- **Exercise description**
Reproduce all the entries beneath this sentence exactly.

- **Saved entries**
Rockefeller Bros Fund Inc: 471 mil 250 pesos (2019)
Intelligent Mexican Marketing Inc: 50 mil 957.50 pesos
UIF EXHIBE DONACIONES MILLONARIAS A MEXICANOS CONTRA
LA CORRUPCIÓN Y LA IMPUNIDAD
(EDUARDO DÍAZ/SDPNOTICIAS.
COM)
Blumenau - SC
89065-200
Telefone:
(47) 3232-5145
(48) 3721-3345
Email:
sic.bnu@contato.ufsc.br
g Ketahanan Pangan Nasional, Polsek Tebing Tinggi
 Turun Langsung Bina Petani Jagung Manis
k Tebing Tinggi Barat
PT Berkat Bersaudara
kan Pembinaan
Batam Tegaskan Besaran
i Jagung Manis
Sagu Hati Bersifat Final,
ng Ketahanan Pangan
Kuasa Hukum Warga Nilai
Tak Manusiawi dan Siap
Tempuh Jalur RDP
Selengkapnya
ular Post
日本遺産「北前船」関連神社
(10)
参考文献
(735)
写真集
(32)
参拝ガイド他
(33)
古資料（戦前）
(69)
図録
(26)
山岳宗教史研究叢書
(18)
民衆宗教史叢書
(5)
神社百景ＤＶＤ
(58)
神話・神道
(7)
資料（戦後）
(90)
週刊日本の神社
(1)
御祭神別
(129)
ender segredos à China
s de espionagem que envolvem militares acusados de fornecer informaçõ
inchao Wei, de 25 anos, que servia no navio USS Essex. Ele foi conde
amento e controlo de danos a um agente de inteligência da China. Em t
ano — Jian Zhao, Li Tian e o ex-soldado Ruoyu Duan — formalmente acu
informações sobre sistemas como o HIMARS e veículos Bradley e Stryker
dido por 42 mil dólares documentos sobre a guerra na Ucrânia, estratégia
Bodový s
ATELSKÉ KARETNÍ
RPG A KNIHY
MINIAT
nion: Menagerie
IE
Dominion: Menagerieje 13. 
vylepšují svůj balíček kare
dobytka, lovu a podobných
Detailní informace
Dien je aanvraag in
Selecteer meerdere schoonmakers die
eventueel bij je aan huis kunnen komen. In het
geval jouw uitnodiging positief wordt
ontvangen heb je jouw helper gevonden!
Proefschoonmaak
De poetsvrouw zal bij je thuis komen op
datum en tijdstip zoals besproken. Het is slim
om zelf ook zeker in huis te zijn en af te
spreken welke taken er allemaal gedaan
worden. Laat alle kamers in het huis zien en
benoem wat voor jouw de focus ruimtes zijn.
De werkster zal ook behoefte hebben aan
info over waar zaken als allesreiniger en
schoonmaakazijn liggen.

- **Result**
Rockefeller Bros Fund Inc: 471 mil 250 pesos (2019)
Intelligent Mexican Marketing Inc: 50 mil 957.50 pesos
UIF EXHIBE DONACIONES MILLONARIAS A MEXICANOS CONTRA
LA CORRUPCIÓN Y LA IMPUNIDAD
(EDUARDO DÍAZ/SDPNOTICIAS.
COM)
Blumenau - SC
89065-200
Telefone:
(47) 3232-5145
(48) 3721-3345
Email:
sic.bnu@contato.ufsc.br
g Ketahanan Pangan Nasional, Polsek Tebing Tinggi
 Turun Langsung Bina Petani Jagung Manis
k Tebing Tinggi Barat
PT Berkat Bersaudara
kan Pembinaan
Batam Tegaskan Besaran
i Jagung Manis
Sagu Hati Bersifat Final,
ng Ketahanan Pangan
Kuasa Hukum Warga Nilai
Tak Manusiawi dan Siap
Tempuh Jalur RDP
Selengkapnya
ular Post
日本遺産「北前船」関連神社
(10)
参考文献
(735)
写真集
(32)
参拝ガイド他
(33)
古資料（戦前）
(69)
図録
(26)
山岳宗教史研究叢書
(18)
民衆宗教史叢書
(5)
神社百景ＤＶＤ
(58)
神話・神道
(7)
資料（戦後）
(90)
週刊日本の神社
(1)
御祭神別
(129)
ender segredos à China
s de espionagem que envolvem militares acusados de fornecer informaçõ
inchao Wei, de 25 anos, que servia no navio USS Essex. Ele foi conde
amento e controlo de danos a um agente de inteligência da China. Em t
ano — Jian Zhao, Li Tian e o ex-soldado Ruoyu Duan — formalmente acu
informações sobre sistemas como o HIMARS e veículos Bradley e Stryker
dido por 42 mil dólares documentos sobre a guerra na Ucrânia, estratégia
Bodový s
ATELSKÉ KARETNÍ
RPG A KNIHY
MINIAT
nion: Menagerie
IE
Dominion: Menagerieje 13. 
vylepšují svůj balíček kare
dobytka, lovu a podobných
Detailní informace
Dien je aanvraag in
Selecteer meerdere schoonmakers die
eventueel bij je aan huis kunnen komen. In het
geval jouw uitnodiging positief wordt
ontvangen heb je jouw helper gevonden!
Proefschoonmaak
De poetsvrouw zal bij je thuis komen op
datum en tijdstip zoals besproken. Het is slim
om zelf ook zeker in huis te zijn en af te
spreken welke taken er allemaal gedaan
worden. Laat alle kamers in het huis zien en
benoem wat voor jouw de focus ruimtes zijn.
De werkster zal ook behoefte hebben aan
info over waar zaken als allesreiniger en
schoonmaakazijn liggen.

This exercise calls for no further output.